Financial arrangements can be formalised by court orders or by a financial agreement.
It is important that property arrangements are formalised, as in some circumstances, an application for property orders can be made many, many years after separation.  The Court will consider property as at the date of a trial, not property as at the date of separation. 

  • Binding Financial Agreements
  • Consent Orders
  • Superanuation
The Process

Court orders can be made by consent, or by a Judge.  
The Court can only make property orders if they are found to be just and equitable.  To determine whether orders are just and equitable, the Court must consider the value of the net assets of the parties, the contributions made by the parties to the relationship (such as financial, non financial or parenting and homemaking contributions) and the future needs of the parties.

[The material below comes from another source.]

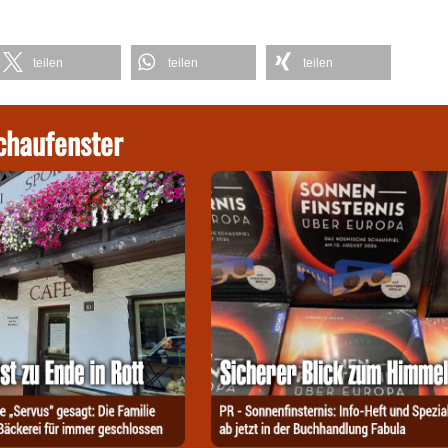
teilen
teilen
teilen
chaufenster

Most property matters are straightforward and can be dealt with relatively quickly and easily.  Sometimes, however, due to complex business structures, or due to losses associated with the conduct of a party such as gambling, property matters can become more complicated.  It is important to get early and practical advice.  

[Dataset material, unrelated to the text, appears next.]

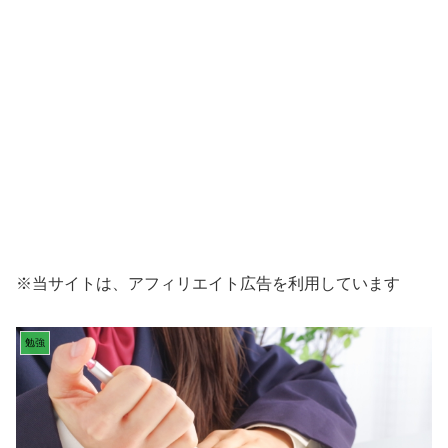
※当サイトは、アフィリエイト広告を利用しています
勉強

How Quickly Should I Apply?
If there is a self managed superfund, a large amount of cash or shares, or a large draw down facility or credit card limit, then it may be worth making sure that funds cannot disappear.  Sadly, this does sometimes happen and it is better to ensure that two signatures are required on an account, or to reduce a credit limit, than to find that money has simply gone, spent, missing or gambled away.  

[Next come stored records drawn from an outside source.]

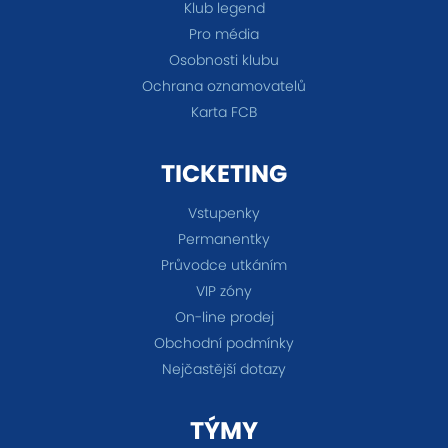
Klub legend
Pro média
Osobnosti klubu
Ochrana oznamovatelů
Karta FCB
TICKETING
Vstupenky
Permanentky
Průvodce utkáním
VIP zóny
On-line prodej
Obchodní podmínky
Nejčastější dotazy
TÝMY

Although you should protect funds, you should also ensure that you are not leaving the mortgage unpaid or your former partner or spouse destitute.  Such behaviour may not be viewed well by a Judge hearing an urgent application for property orders or spousal maintenance.  There is a limit however, as finding yourself paying a mortgage where your former spouse is refusing to pay, leave, or sell, can be very frustrating and usually means that you cannot afford to move on.  Seeking urgent orders that the house be sold may be the answer.